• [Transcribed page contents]
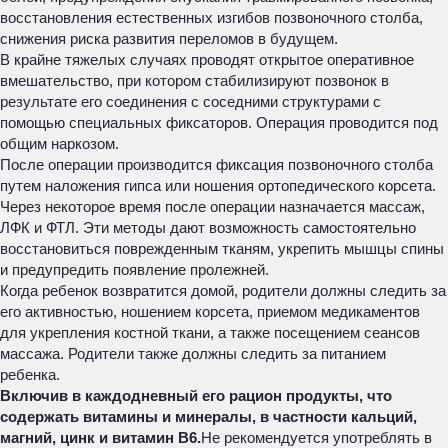
восстановления естественных изгибов позвоночного столба,
снижения риска развития переломов в будущем.
В крайне тяжелых случаях проводят открытое оперативное
вмешательство, при котором стабилизируют позвонок в
результате его соединения с соседними структурами с
помощью специальных фиксаторов. Операция проводится под
общим наркозом.
После операции производится фиксация позвоночного столба
путем наложения гипса или ношения ортопедического корсета.
Через некоторое время после операции назначается массаж,
ЛФК и ФТЛ. Эти методы дают возможность самостоятельно
восстановиться поврежденным тканям, укрепить мышцы спины
и предупредить появление пролежней.
Когда ребенок возвратится домой, родители должны следить за
его активностью, ношением корсета, приемом медикаментов
для укрепления костной ткани, а также посещением сеансов
массажа. Родители также должны следить за питанием
ребенка.
Включив в каждодневный его рацион продукты, что
содержать витамины и минералы, в частности кальций,
магний, цинк и витамин В6.
Не рекомендуется употреблять в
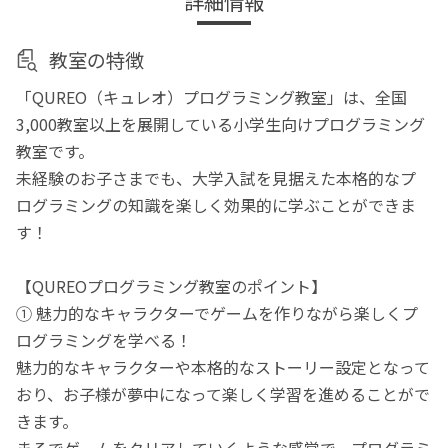
詳細情報
教室の特徴
「QUREO（キュレオ）プログラミング教室」は、全国
3,000教室以上を展開している小学生向けプログラミング
教室です。
未経験のお子さまでも、大学入試を見据えた本格的なプ
ログラミングの知識を楽しく効果的に学ぶことができま
す！
【QUREOプログラミング教室のポイント】
① 魅力的なキャラクターでゲームを作りながら楽しくプ
ログラミングを学べる！
魅力的なキャラクターや本格的なストーリー設定となって
おり、お子様が夢中になって楽しく学習を進めることがで
きます。
まるでゲームをクリアしていくような感覚で、プログラミ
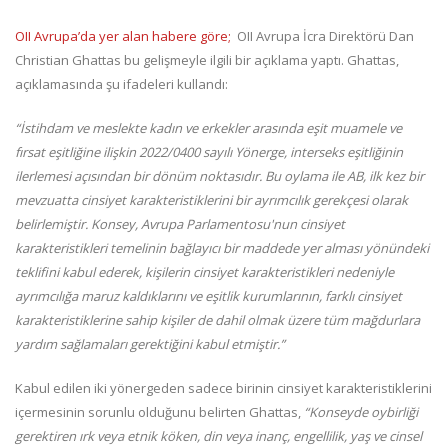
OII Avrupa’da yer alan habere göre;
OII Avrupa İcra Direktörü Dan
Christian Ghattas bu gelişmeyle ilgili bir açıklama yaptı. Ghattas,
açıklamasında şu ifadeleri kullandı:
“İstihdam ve meslekte kadın ve erkekler arasında eşit muamele ve
fırsat eşitliğine ilişkin 2022/0400 sayılı Yönerge, interseks eşitliğinin
ilerlemesi açısından bir dönüm noktasıdır. Bu oylama ile AB, ilk kez bir
mevzuatta cinsiyet karakteristiklerini bir ayrımcılık gerekçesi olarak
belirlemiştir. Konsey, Avrupa Parlamentosu'nun cinsiyet
karakteristikleri temelinin bağlayıcı bir maddede yer alması yönündeki
teklifini kabul ederek, kişilerin cinsiyet karakteristikleri nedeniyle
ayrımcılığa maruz kaldıklarını ve eşitlik kurumlarının, farklı cinsiyet
karakteristiklerine sahip kişiler de dahil olmak üzere tüm mağdurlara
yardım sağlamaları gerektiğini kabul etmiştir.”
Kabul edilen iki yönergeden sadece birinin cinsiyet karakteristiklerini
içermesinin sorunlu olduğunu belirten Ghattas,
“Konseyde oybirliği
gerektiren ırk veya etnik köken, din veya inanç, engellilik, yaş ve cinsel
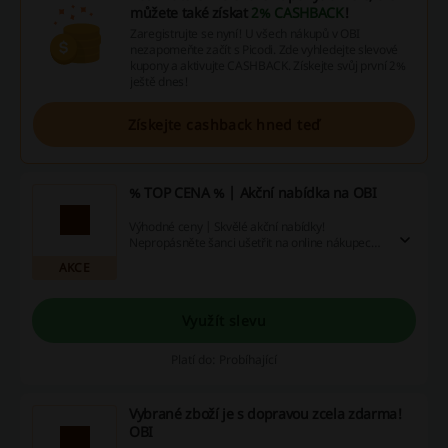
můžete také získat
2% CASHBACK
!
Zaregistrujte se nyní! U všech nákupů v OBI
nezapomeňte začít s Picodi. Zde vyhledejte slevové
kupony a aktivujte CASHBACK. Získejte svůj první 2%
ještě dnes!
Získejte cashback hned teď
% TOP CENA % | Akční nabídka na OBI
Výhodné ceny | Skvělé akční nabídky!
Nepropásněte šanci ušetřit na online nákupech –
využijte slevové kódy a cashback!
AKCE
Využít slevu
Platí do: Probíhající
Vybrané zboží je s dopravou zcela zdarma!
OBI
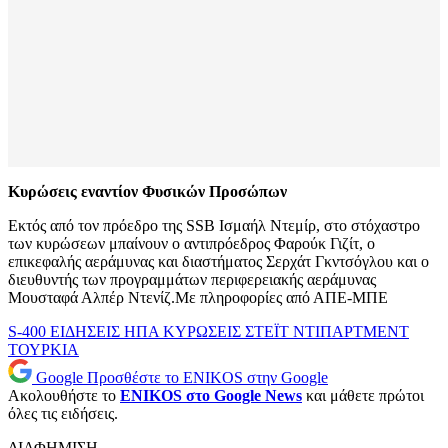
Κυρώσεις εναντίον Φυσικών Προσώπων
Εκτός από τον πρόεδρο της SSB Ισμαήλ Ντεμίρ, στο στόχαστρο
των κυρώσεων μπαίνουν ο αντιπρόεδρος Φαρούκ Γιζίτ, ο
επικεφαλής αεράμυνας και διαστήματος Σερχάτ Γκντσόγλου και ο
διευθυντής των προγραμμάτων περιφερειακής αεράμυνας
Μουσταφά Αλπέρ Ντενίζ.Με πληροφορίες από ΑΠΕ-ΜΠΕ
S-400
ΕΙΔΗΣΕΙΣ
ΗΠΑ
ΚΥΡΩΣΕΙΣ
ΣΤΕΪΤ ΝΤΙΠΑΡΤΜΕΝΤ
ΤΟΥΡΚΙΑ
Google
Προσθέστε το ENIKOS στην Google
Ακολουθήστε το
ENIKOS στο Google News
και μάθετε πρώτοι
όλες τις ειδήσεις.
ΔΙΑΦΗΜΙΣΗ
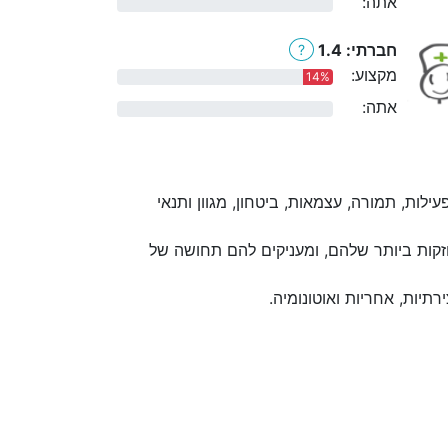
אתה:
0%
חברתי: 1.4
?
מקצוע:
14%
אתה:
0%
לות, תמורה, עצמאות, ביטחון, מגוון ותנאי
קות ביותר שלהם, ומעניקים להם תחושה של
יות, אחריות ואוטונומיה.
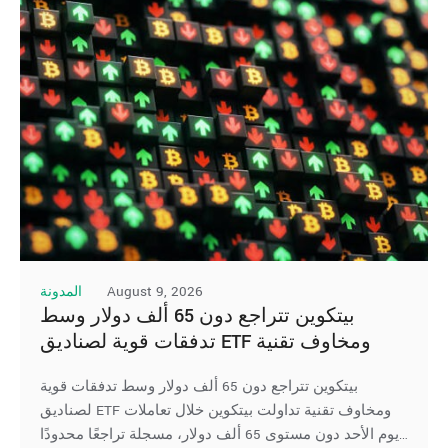
August 9, 2026
المدونة
بيتكوين تتراجع دون 65 ألف دولار وسط
تدفقات قوية لصناديق ETF ومخاوف تقنية
بيتكوين تتراجع دون 65 ألف دولار وسط تدفقات قوية
لصناديق ETF ومخاوف تقنية تداولت بيتكوين خلال تعاملات
يوم الأحد دون مستوى 65 ألف دولار، مسجلة تراجعًا محدودًا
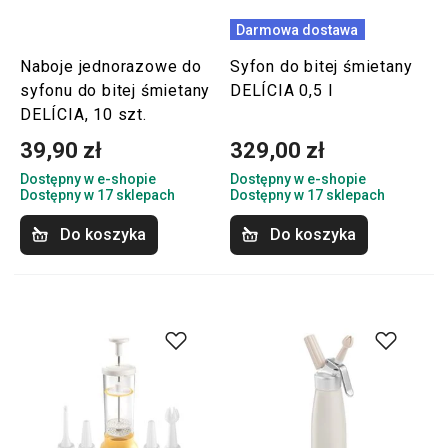
Darmowa dostawa
Naboje jednorazowe do
Syfon do bitej śmietany
syfonu do bitej śmietany
DELÍCIA 0,5 l
DELÍCIA, 10 szt.
39,90 zł
329,00 zł
Dostępny w e-shopie
Dostępny w e-shopie
Dostępny w 17 sklepach
Dostępny w 17 sklepach
Do koszyka
Do koszyka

• [What the task requires]
Whenever a line above includes the string "ومخاوف", copy it.

• [Solved exercise]
تدفقات قوية لصناديق ETF ومخاوف تقنية
لصناديق ETF ومخاوف تقنية تداولت بيتكوين خلال تعاملات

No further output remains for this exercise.